More testimony on the metals recovered:
"This particular piece of metal was, I would say, about two feet long and perhaps a foot wide. See, that stuff weighs nothing, it's so thin, it isn't any thicker than the tinfoil in a pack of cigarettes. So I tried to bend the stuff, it wouldn't bend. We even tried making a dent in it with a 16-pound sledge hammer, and there was still no dent in it. I didn't have the time to go out there and find out more about it, because I had so much other work to do that I just let it go. It's still a mystery to me as to what the whole thing was. Like I said before, I knew quite a bit about the material used in the air, but it was nothing I had seen before. And as of now, I still don't know what it was.”-Major Marcel
One man set a piece on the ground and jumped on it, trying to dent or bend it, and failed. "There was a slightly curved piece of metal, real light. It was about six inches by twelve or fourteen inches. Very light. I crouched down and tried to snap it. My boss [Cavitt] laughs and said, 'Smart guy. He's trying to do what we couldn't do.' I asked, 'what in the hell is this stuff made out of?' It didn't feel like plastic and I never saw a piece of metal this thin that you couldn't break."

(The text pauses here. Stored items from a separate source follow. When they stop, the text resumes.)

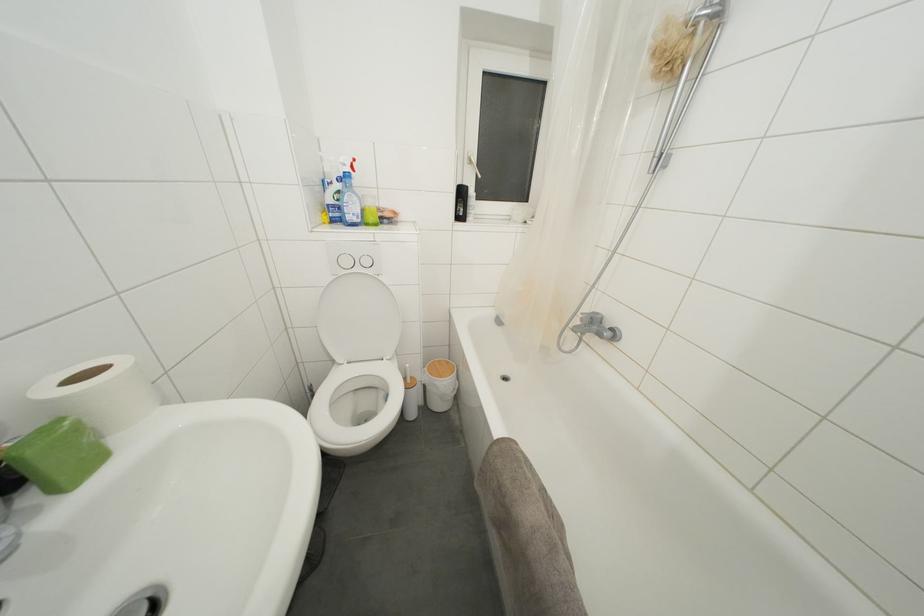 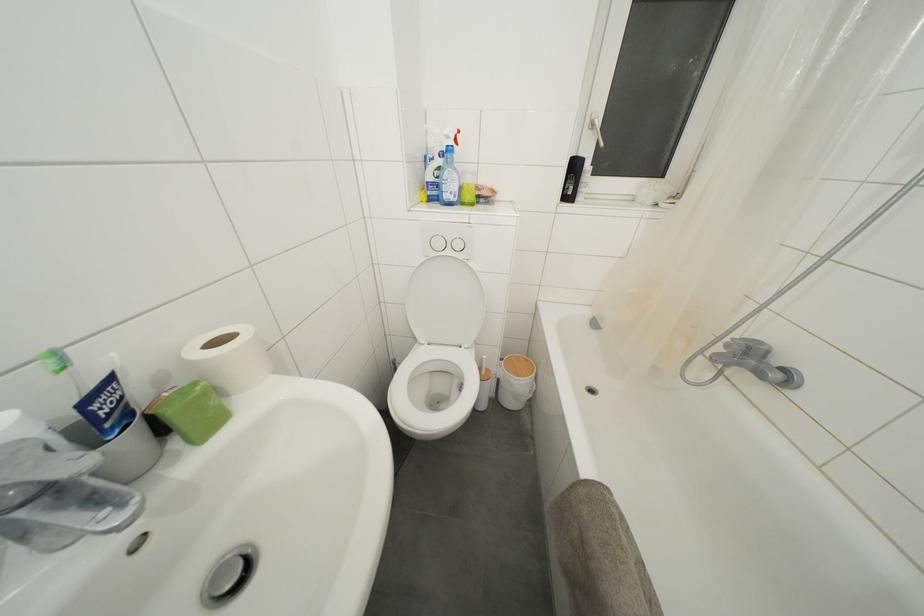 In the second image, find the point that corresponds to point 350,267 in the first image.

(443, 249) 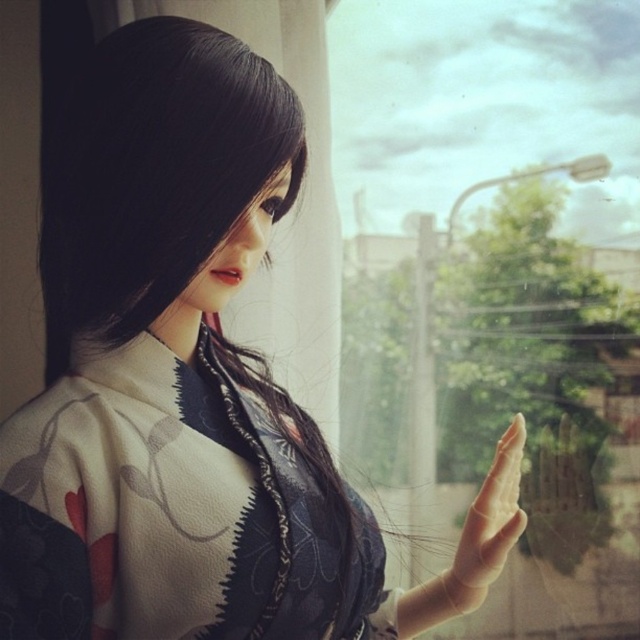 Question: Which object appears closest to the camera in this image?

Choices:
 (A) transparent glass window at center
 (B) smooth skin hand at center
 (C) white silk kimono at center

Answer: (C)

Question: Which object is the farthest from the transparent glass window at center?

Choices:
 (A) smooth skin hand at center
 (B) white silk kimono at center

Answer: (B)

Question: Which of the following is the closest to the observer?

Choices:
 (A) (74, 604)
 (B) (492, 486)
 (C) (468, 160)

Answer: (A)

Question: Is transparent glass window at center smaller than white silk kimono at center?

Choices:
 (A) no
 (B) yes

Answer: (A)

Question: Does transparent glass window at center lie behind white silk kimono at center?

Choices:
 (A) yes
 (B) no

Answer: (A)

Question: Is white silk kimono at center bigger than smooth skin hand at center?

Choices:
 (A) no
 (B) yes

Answer: (B) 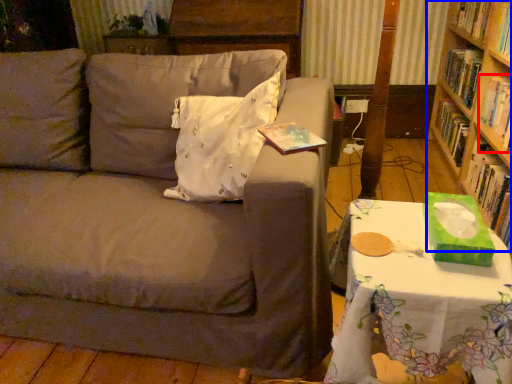 Question: Which object is closer to the camera taking this photo, book (highlighted by a red box) or bookcase (highlighted by a blue box)?

Choices:
 (A) book
 (B) bookcase

Answer: (B) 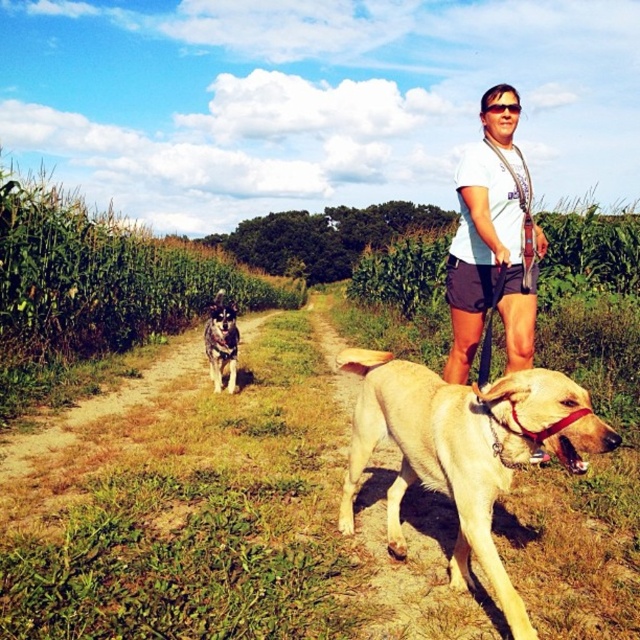 Is point (500, 444) positioned after point (512, 355)?

No, it is not.

Which is behind, point (397, 525) or point (468, 292)?

The point (468, 292) is behind.

This screenshot has width=640, height=640. Identify the location of golden fur dog at center. (465, 451).

You are a GUI agent. You are given a task and a screenshot of the screen. Output one action in this format:
    pyautogui.click(x=<x>, y=<y>)
    Task: Click on the golden fur dog at center
    This screenshot has height=640, width=640.
    Given the screenshot: What is the action you would take?
    pyautogui.click(x=465, y=451)

Can you confirm if white t-shirt at center is positioned above gray fur dog at left?

No.

Does point (509, 352) lie behind point (228, 339)?

No.

Find the location of a particular element. The height and width of the screenshot is (640, 640). white t-shirt at center is located at coordinates (490, 250).

Measure the distance between golden fur dog at center and camera.

The distance of golden fur dog at center from camera is 5.92 feet.

Identify the location of golden fur dog at center. Image resolution: width=640 pixels, height=640 pixels. (465, 451). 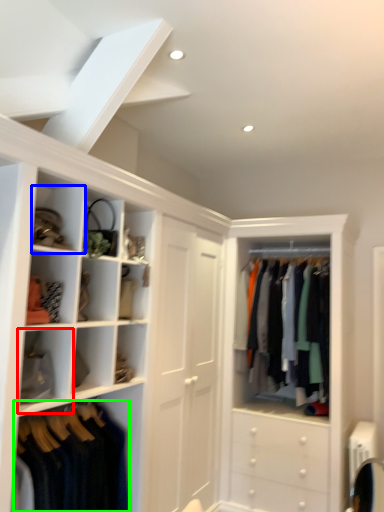 Question: Which object is positioned closest to cabinet (highlighted by a red box)? Select from cabinet (highlighted by a blue box) and clothing (highlighted by a green box).

Choices:
 (A) cabinet
 (B) clothing

Answer: (B)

"This was the strangest material we had ever seen ... there was talk about it not being from Earth. ...A year later I was talking to Joe Wirth, a CIC officer from Andrews Air Force Base in Washington D.C. I asked what they had found out about the stuff from Roswell. He told me that they still didn't know what it was and that their metal experts still couldn't cut it."-M. Sgt. Lewis (Bill) Rickett (Prior to going into counterintelligence, Rickett was a highly qualified aircraft mechanic, inspector, and supervisor. During the war, he was sent to Europe as part of the team that studied German aircraft on site. Thus he was well-qualified in his assessment of the strange thin-metal he said he saw ).
This type of material was beyond our capabilities back then and may still be. Besides, it's not balsa wood and tinfoil, which is what Mogul was made from. Why would the Mogul materials even need to be flown to Fort Worth or anywhere else. Anyone can identify tinfoil and balsa wood.